En este sentido, la concepción ‘erosión democrática’ muestra un cambio gravoso en la dimensión y calidad de la democracia de un régimen político. Expuesto de otro modo, el carácter pronunciado del desgaste apunta a un proceso que va más allá del proceder interesado de algunos líderes políticos, como la exigua contribución ciudadana en una elección determinada, o la condición no cooperativa de las fuerzas de oposición en una situación de crisis.
Presumiblemente, la erosión supone una evolución que supedita o excluye condiciones políticas e institucionales propicias, sin las que la democracia en sí, dificultosamente puede tener algún protagonismo. En paralelo, a criterio de diversos analistas, la noción de ‘autocracia’ parecería estar en consonancia al de ‘no-democracia’ y la ‘autocratización’ sería el proceso de prescindir la democracia, algo que arrastra múltiples inconvenientes a la hora de deliberar y especificar a los regímenes políticos, pero sobre todo, a los procesos de cambio que experimentan.
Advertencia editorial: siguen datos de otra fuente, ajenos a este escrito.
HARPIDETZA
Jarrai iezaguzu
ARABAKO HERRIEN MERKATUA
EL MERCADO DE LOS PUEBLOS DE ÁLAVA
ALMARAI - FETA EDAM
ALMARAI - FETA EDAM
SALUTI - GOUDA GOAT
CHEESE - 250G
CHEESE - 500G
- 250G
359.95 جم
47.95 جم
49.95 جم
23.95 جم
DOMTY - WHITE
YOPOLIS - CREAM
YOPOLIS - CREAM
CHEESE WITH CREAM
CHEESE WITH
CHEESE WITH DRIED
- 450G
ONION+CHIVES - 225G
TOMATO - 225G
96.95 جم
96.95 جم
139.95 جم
Finalmente, los procesos de erosión surgen tanto en regímenes democráticos, como en democracias embrionarias o débilmente ensambladas. De manera, que este salto dado atrás conlleva una grieta en los estilos coligados con la gobernanza democrática.
En contraste con esta dirección, se hallan quiénes distinguen el proceso como la metodología que conmuta sucesivamente a un régimen político semidemocrático en una dictadura pura, a la vez que conserva la discriminación con los cursos de erosión que padecen las democracias más sólidas, tanto en coyunturas de retrocesión como de fractura.
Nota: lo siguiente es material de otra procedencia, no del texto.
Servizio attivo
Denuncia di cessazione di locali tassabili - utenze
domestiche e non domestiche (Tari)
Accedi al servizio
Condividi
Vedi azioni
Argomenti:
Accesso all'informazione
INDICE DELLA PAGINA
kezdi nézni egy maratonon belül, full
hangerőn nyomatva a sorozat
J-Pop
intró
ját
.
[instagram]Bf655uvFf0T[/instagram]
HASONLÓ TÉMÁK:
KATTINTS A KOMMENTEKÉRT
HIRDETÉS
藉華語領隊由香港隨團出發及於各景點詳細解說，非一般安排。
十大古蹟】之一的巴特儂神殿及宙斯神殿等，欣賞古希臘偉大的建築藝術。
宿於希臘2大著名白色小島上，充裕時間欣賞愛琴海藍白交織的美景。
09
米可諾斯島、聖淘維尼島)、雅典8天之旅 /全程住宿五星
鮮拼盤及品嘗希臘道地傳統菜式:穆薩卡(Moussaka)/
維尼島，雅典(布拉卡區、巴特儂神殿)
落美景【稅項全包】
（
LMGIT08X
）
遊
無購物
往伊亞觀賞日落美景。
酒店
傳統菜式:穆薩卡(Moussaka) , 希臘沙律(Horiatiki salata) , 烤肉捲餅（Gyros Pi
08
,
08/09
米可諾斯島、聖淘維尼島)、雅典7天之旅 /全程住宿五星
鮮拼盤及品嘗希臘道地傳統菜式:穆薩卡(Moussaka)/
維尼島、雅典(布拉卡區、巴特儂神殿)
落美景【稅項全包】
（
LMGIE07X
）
En consecuencia, la mengua de los derechos y deberes y el criterio máximo del ordenamiento jurídico, no sólo es el naufragio de las libertades civiles, la acotación de los derechos políticos o el fiasco de las instancias de control por parte del gobierno. La democracia puede ir eclipsándose por la gestión de agentes no gubernamentales que coartan la gobernabilidad y privan la desenvoltura de los gobiernos para remediar contrariedades públicas y reparar encomiendas ciudadanas.
Cuando esto sucede, la democracia representativa se escurre de contenido como el agua en las manos, la desafección ciudadana tiende a crecer y desciende la actitud de asistir a las urnas. Conjuntamente, se disemina el terreno propicio para el pronunciamiento de líderes incógnitos. En estos casos, los regímenes democráticos lejos de volverse más autocráticos, omiten gradualmente su razón de ser. Mientras que la erosión por autocratización comprende la mella sistemática de la legitimidad del Estado de derecho y la prohibición de las instancias de control, alterando la esencia democrática del régimen político.
Un sinfín de reticencias a la libertad de expresión, elecciones amañadas y afanes de poder del populismo… No son únicamente los autócratas los que apelan al artificio represor. Las administraciones de los regímenes democráticos igualmente pretenden ocasionar mano dura. Y la fisura social es más vasta que nunca, con los populistas autoritarios terciando a su antojo con fórmulas implacables y represivas que en un corto espacio de tiempo lo ejerce por la fuerza, en vez del diálogo, hasta confluir en un callejón sin salida.
En conclusión, la calidad de la democracia se encuentran en cotas imperceptibles, porque los dirigentes políticos no están a la altura de los desafíos que sugiere la economía global. Este es fundamentalmente el patrón de fuerzas concéntricas volátiles, polarizadas y con poca maniobrabilidad nacional, que apenas cooperan entre sí y en algunos momentos con reglas de juego de exclusión social.